The evidence authorized the verdict and no harmful error appears in the enumerations of error complaining of the court's instructions to the jury.
The defendant was convicted of murder and sentenced to life imprisonment upon a recommendation of mercy by the jury. A motion for new trial was filed and overruled and the present appeal filed.
1. The first enumeration of error to be considered (numbered 5) complains that the trial court erred in failing to charge without request the law as to operating motor vehicles to the right side of the centerline and the limitations on operating them to the left of the centerline.
There was no dispute but that the defendant was driving to the left of the centerline at the time he struck the deceased, nor was there any evidence that would make such driving to the left of the centerline by the defendant legal at the time. Accordingly, the failure to charge as contended for by the defendant in this enumeration of error, if error, was not harmful to the defendant.
2. The sixth enumeration of error complains that the trial court erred in failing to define "assault."
It is well settled that terms of common usage need not be specifically defined in instructing a jury and the word "assault" is certainly a term in common usage. Compare Spurlin v. State, 222 Ga. 179 (6) (149 SE2d 315)

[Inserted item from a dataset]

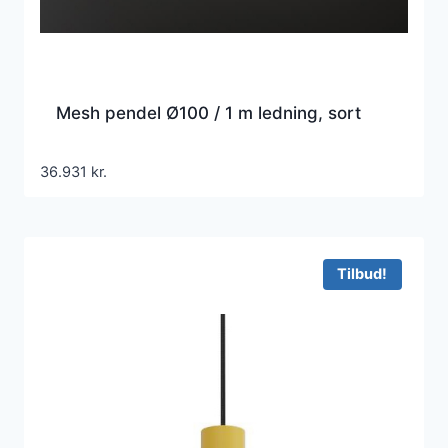
Mesh pendel Ø100 / 1 m ledning, sort
36.931
kr.
Tilbud!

3. The seventh enumeration of error complains that the trial court erred in charging the jury with reference to operating a motor vehicle while under the influence of intoxicants in that the trial court instructed the jury that the driver must be under the influence of intoxicants to the extent that he is a less efficient driver than he would be if he had had no intoxicants. The defendant contends that the court should have used the phrase "less safe driver."
The General Assembly has in adopting statutes dealing with blood alcohol tests, e.g. Ga. L. 1968, p. 448 (Code Ann. 68-1625, 68-1625.11) recognized that "under the influence" means more than having consumed the smallest amount of alcohol possible to imagine. As has been recognized by court decisions, the operator of a motor vehicle must be under the influence of such intoxicant to the extent that it is less safe for him to operate a motor vehicle than if he were not so affected. See Harper v. State, 91 Ga. App. 456 (86 SE2d 7)
Obviously a driver who is less safe is less efficient. He is less skillful, less competent, less able, less qualified, less proficient and less efficient. Each of the words would convey the same message to the jury. The driver must be so affected by the intoxicant that it adversely affected his operation of the motor vehicle. The excerpt from the charge complained of shows no error harmful to the defendant.
4. The eighth enumeration of error complains of an excerpt from the court's charge on the subject of involuntary manslaughter in the commission of an unlawful act.
The complaint is on the italicized words in the following excerpt from the charge: "I charge you further, if you believe beyond a reasonable doubt that at any time within four years next preceding the date this bill of indictment was returned by the grand jurors named therein and that in this court, that this defendant did, in the County of Cobb and State of Georgia, kill the person named in this bill of indictment, without intention to do so, while charged in the commission of an unlawful act, as charged, that such unlawful act contributed to the death of the deceased, and that death would not have resulted but for such unlawful act, then and in that event the jury would be authorized to convict the defendant of the offense of involuntary manslaughter in the commission of an unlawful act."
The excerpt complained of when considered with the entire charge plainly instructed the jury that the act of the defendant must have been the proximate cause of the death of the deceased. This enumeration of error is without merit.
5. The ninth enumeration of error complains of the following excerpt from the court's charge: "I charge you, that if you should find from the evidence as a whole that there is a reasonable doubt of guilt, then you must find the defendant not guilty, and you must acquit him." (Emphasis supplied.)
The sole complaint in this enumeration of error is on the inclusion of the italicized words, it being the contention that such words placed a lesser burden on the State and a greater burden on the defendant than required by law. This contention is without merit. Had the charge had the effect of excluding from the jury's consideration a part of the issue before them ( Salisbury v. State, 221 Ga. 718 (146 SE2d 776)
), a different question would be presented. The defendant testified under oath and the jury was properly instructed to consider the evidence as a whole in determining if it had a reasonable doubt as to the defendant's guilt.
6. The evidence set forth above was ample to authorize the verdict of the jury and the remaining questions presented by the defendant's enumerations of error, all of which raise the question of the sufficiency of the evidence to support the verdict, are without merit.
Judgment affirmed. All the Justices concur.